Analysis: England's midfield goes AWOL in American stalemate

AL KHOR, Qatar, Nov 25 (Reuters) - English hopes of a run deep into the World Cup took a bit of a bruising on Friday when a lively and high-pressing United States team reduced the youthful stars of their tournament opener to anonymity.

Jude Bellingham, Bukayo Saka and Mason Mount dazzled in the 6-2 win over Iran on Monday and had England fans dreaming of a effervescent midfield that would take them through this World Cup and onto the next.

They looked set to sustain that momentum when Bellingham and Saka combined well in a slick move down the right flank in the 10th minute on Friday that gave captain Harry Kane a good chance to open the scoring.

A well-drilled American team had already showed that they were not going to give the England midfield the same space they enjoyed on Monday, however.

Faced with the suffocating wall of blue shirts, England soon regressed to the lethargic, predictable passing game that marked their six-match winless streak before the tournament.

The United States, by contrast, increasingly showed what a high tempo, accurate passing and movement off the ball can achieve and were unlucky not have the lead at halftime.

They maintained the high press and ventured forward with even more confidence after the break, breezing through the England midfield and laying siege to the exposed defence.

England manager Gareth Southgate was forced into action in the 68th minute, bringing on experienced holding midfielder Jordan Henderson for Bellingham to try and disrupt the American transition.

Jack Grealish also came on for the similarly anonymous Raheem Sterling, another of Monday's goalscorers, and England immediately looked to have a better shape.

Grealish's forays down the left wing were threatening enough to have the Americans looking to their defensive duties, allowing England a little more breathing room in the middle of the park.

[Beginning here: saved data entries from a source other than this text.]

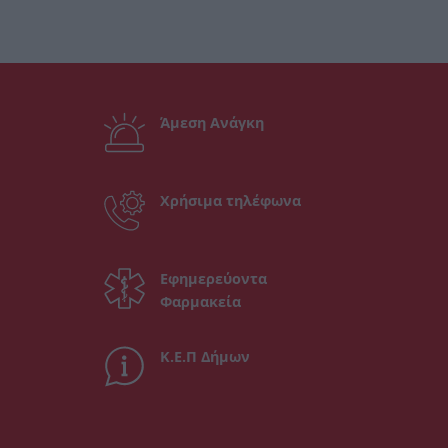
Άμεση Ανάγκη
Χρήσιμα τηλέφωνα
Εφημερεύοντα
Φαρμακεία
Κ.Ε.Π Δήμων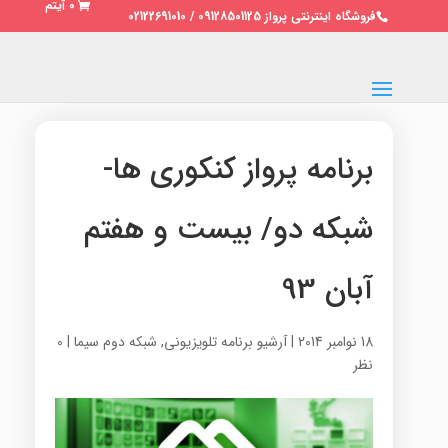
0 آیتم
فروشگاه اینترنتی پرواز 09128501125 / 02122691010
برنامه پرواز کنکوری ها-
شبکه دو/ بیست و هفتم
آبان 93
18 نوامبر 2014
|
آرشیو برنامه تلویزیونی
,
شبکه دوم سیما
|
0
نظر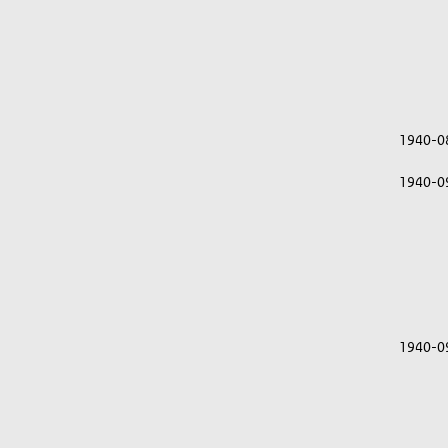
1940-0
1940-0
1940-0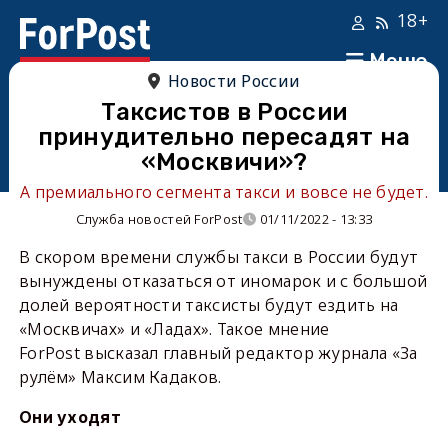
18+
Меню
Новости России
Таксистов в России
принудительно пересадят на
«Москвичи»?
А премиального сегмента такси и вовсе не будет.
Служба новостей ForPost
01/11/2022 - 13:33
В скором времени службы такси в России будут
вынуждены отказаться от иномарок и с большой
долей вероятности таксисты будут ездить на
«Москвичах» и «Ладах». Такое мнение
ForPost высказал главный редактор журнала «За
рулём» Максим Кадаков.
Они уходят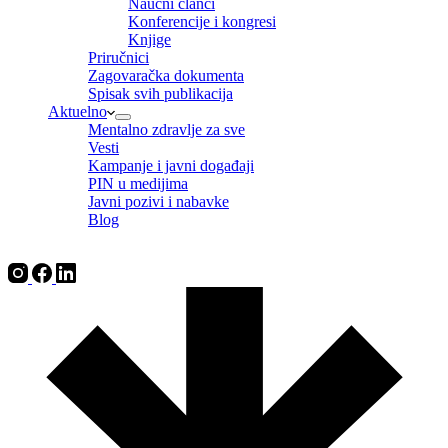
Naučni članci
Konferencije i kongresi
Knjige
Priručnici
Zagovaračka dokumenta
Spisak svih publikacija
Aktuelno
Mentalno zdravlje za sve
Vesti
Kampanje i javni događaji
PIN u medijima
Javni pozivi i nabavke
Blog
EN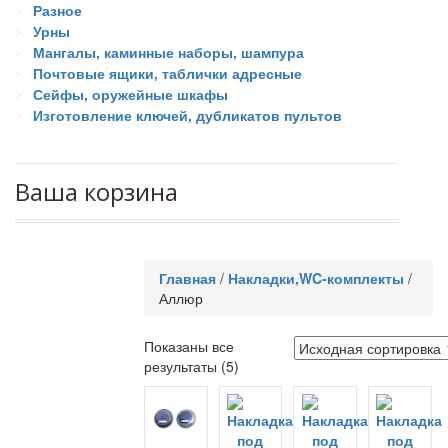
Разное
Урны
Мангалы, каминные наборы, шампура
Почтовые ящики, таблички адресные
Сейфы, оружейные шкафы
Изготовление ключей, дубликатов пультов
Ваша корзина
Главная
/
Накладки,WC-комплекты
/
Аллюр
Показаны все
результаты (5)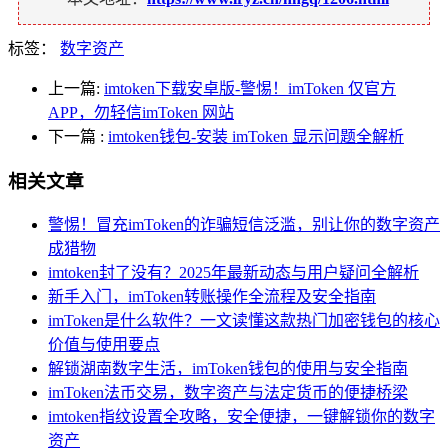
标签：
数字资产
上一篇:
imtoken下载安卓版-警惕！imToken 仅官方
APP，勿轻信imToken 网站
下一篇
:
imtoken钱包-安装 imToken 显示问题全解析
相关文章
警惕！冒充imToken的诈骗短信泛滥，别让你的数字资产
成猎物
imtoken封了没有？2025年最新动态与用户疑问全解析
新手入门，imToken转账操作全流程及安全指南
imToken是什么软件？一文读懂这款热门加密钱包的核心
价值与使用要点
解锁湖南数字生活，imToken钱包的使用与安全指南
imToken法币交易，数字资产与法定货币的便捷桥梁
imtoken指纹设置全攻略，安全便捷，一键解锁你的数字
资产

As many champion teams have shown in the past, World Cups are not won in the opening round and Southgate might well be satisfied to move on to face Wales next Tuesday with the ballooning expectation triggered by Monday's win deflated.

A clean sheet behind a solid defensive effort marshalled by Harry Maguire should also please him after two late goals were conceded against Iran.

If England are to match their run to the semi-finals four years ago, however, his young midfielders are going to have to find ways of dealing with opponents who restrict their time and space.

The Americans managed only one shot on target but England will almost certainly meet opponents who can feast on a defence left vulnerable by an absent midfield.